[Available records]

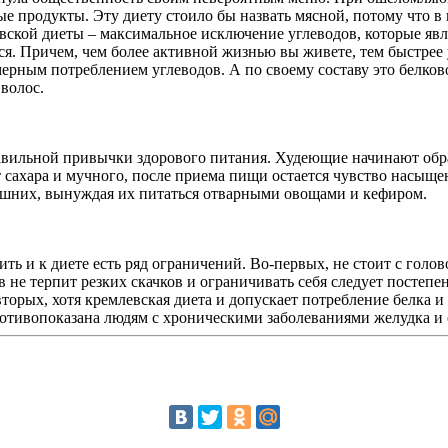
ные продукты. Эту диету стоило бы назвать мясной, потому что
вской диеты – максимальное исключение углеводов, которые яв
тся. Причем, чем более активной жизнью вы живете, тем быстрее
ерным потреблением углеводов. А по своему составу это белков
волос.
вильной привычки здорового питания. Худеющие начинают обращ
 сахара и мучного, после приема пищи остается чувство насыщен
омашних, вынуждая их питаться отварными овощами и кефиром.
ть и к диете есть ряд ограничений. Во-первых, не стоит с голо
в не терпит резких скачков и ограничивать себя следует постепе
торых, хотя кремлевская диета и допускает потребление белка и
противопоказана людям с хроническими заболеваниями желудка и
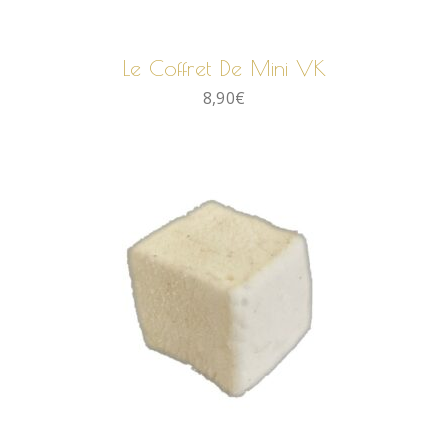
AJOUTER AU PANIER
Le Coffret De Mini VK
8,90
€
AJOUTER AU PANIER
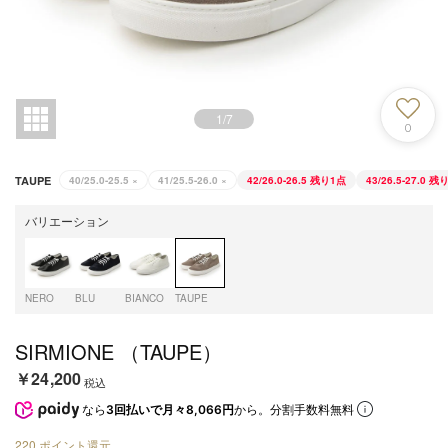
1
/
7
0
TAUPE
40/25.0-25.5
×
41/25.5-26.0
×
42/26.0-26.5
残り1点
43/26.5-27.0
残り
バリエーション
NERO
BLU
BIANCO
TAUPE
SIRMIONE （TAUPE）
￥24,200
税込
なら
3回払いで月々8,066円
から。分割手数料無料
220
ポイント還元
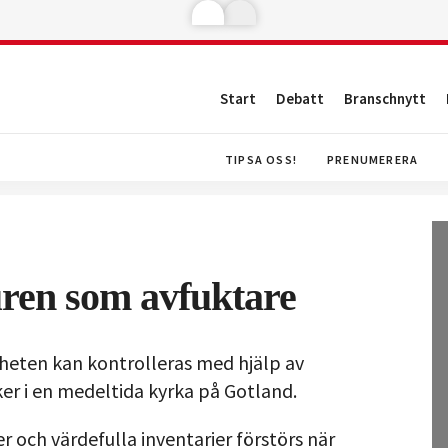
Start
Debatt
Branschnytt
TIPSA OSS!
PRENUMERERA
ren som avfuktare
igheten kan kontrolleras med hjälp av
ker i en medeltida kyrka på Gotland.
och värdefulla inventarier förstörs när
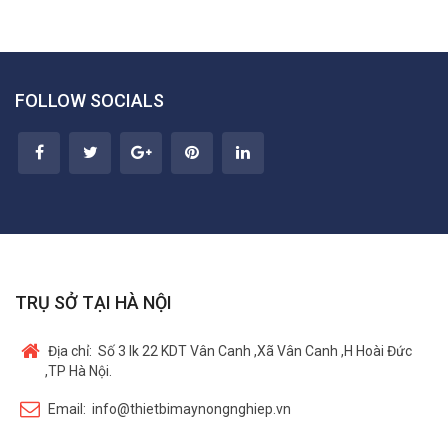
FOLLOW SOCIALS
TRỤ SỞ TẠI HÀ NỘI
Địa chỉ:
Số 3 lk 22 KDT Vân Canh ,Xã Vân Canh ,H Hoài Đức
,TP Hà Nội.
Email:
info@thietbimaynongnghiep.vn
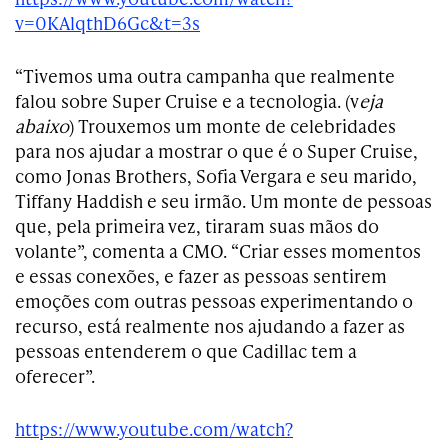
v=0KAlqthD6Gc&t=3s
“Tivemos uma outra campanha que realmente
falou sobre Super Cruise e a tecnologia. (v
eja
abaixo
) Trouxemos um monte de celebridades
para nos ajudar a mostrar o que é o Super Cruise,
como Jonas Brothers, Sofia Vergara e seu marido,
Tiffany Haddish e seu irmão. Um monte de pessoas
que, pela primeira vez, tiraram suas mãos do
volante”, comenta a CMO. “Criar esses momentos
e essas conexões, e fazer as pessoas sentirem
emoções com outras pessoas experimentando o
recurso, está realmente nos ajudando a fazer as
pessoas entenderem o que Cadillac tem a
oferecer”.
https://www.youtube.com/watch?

[/Available records]

### Task instructions
Type the material out again exactly. Skip the pictures.

### Exercise output
ные продукты. Эту диету стоило бы назвать мясной, потому что
вской диеты – максимальное исключение углеводов, которые яв
тся. Причем, чем более активной жизнью вы живете, тем быстрее
ерным потреблением углеводов. А по своему составу это белков
волос.
вильной привычки здорового питания. Худеющие начинают обращ
 сахара и мучного, после приема пищи остается чувство насыщен
омашних, вынуждая их питаться отварными овощами и кефиром.
ть и к диете есть ряд ограничений. Во-первых, не стоит с голо
в не терпит резких скачков и ограничивать себя следует постепе
торых, хотя кремлевская диета и допускает потребление белка и
противопоказана людям с хроническими заболеваниями желудка и
AJOUTER AU PANIER
Le Coffret De Mini VK
8,90
€
AJOUTER AU PANIER
1
/
7
0
TAUPE
40/25.0-25.5
×
41/25.5-26.0
×
42/26.0-26.5
残り1点
43/26.5-27.0
残り
バリエーション
NERO
BLU
BIANCO
TAUPE
SIRMIONE （TAUPE）
￥24,200
税込
なら
3回払いで月々8,066円
から。分割手数料無料
220
ポイント還元
Start
Debatt
Branschnytt
TIPSA OSS!
PRENUMERERA
ren som avfuktare
igheten kan kontrolleras med hjälp av
ker i en medeltida kyrka på Gotland.
och värdefulla inventarier förstörs när
FOLLOW SOCIALS
TRỤ SỞ TẠI HÀ NỘI
Địa chỉ:
Số 3 lk 22 KDT Vân Canh ,Xã Vân Canh ,H Hoài Đức
,TP Hà Nội.
Email:
info@thietbimaynongnghiep.vn
v=0KAlqthD6Gc&t=3s
“Tivemos uma outra campanha que realmente
falou sobre Super Cruise e a tecnologia. (v
eja
abaixo
) Trouxemos um monte de celebridades
para nos ajudar a mostrar o que é o Super Cruise,
como Jonas Brothers, Sofia Vergara e seu marido,
Tiffany Haddish e seu irmão. Um monte de pessoas
que, pela primeira vez, tiraram suas mãos do
volante”, comenta a CMO. “Criar esses momentos
e essas conexões, e fazer as pessoas sentirem
emoções com outras pessoas experimentando o
recurso, está realmente nos ajudando a fazer as
pessoas entenderem o que Cadillac tem a
oferecer”.
https://www.youtube.com/watch?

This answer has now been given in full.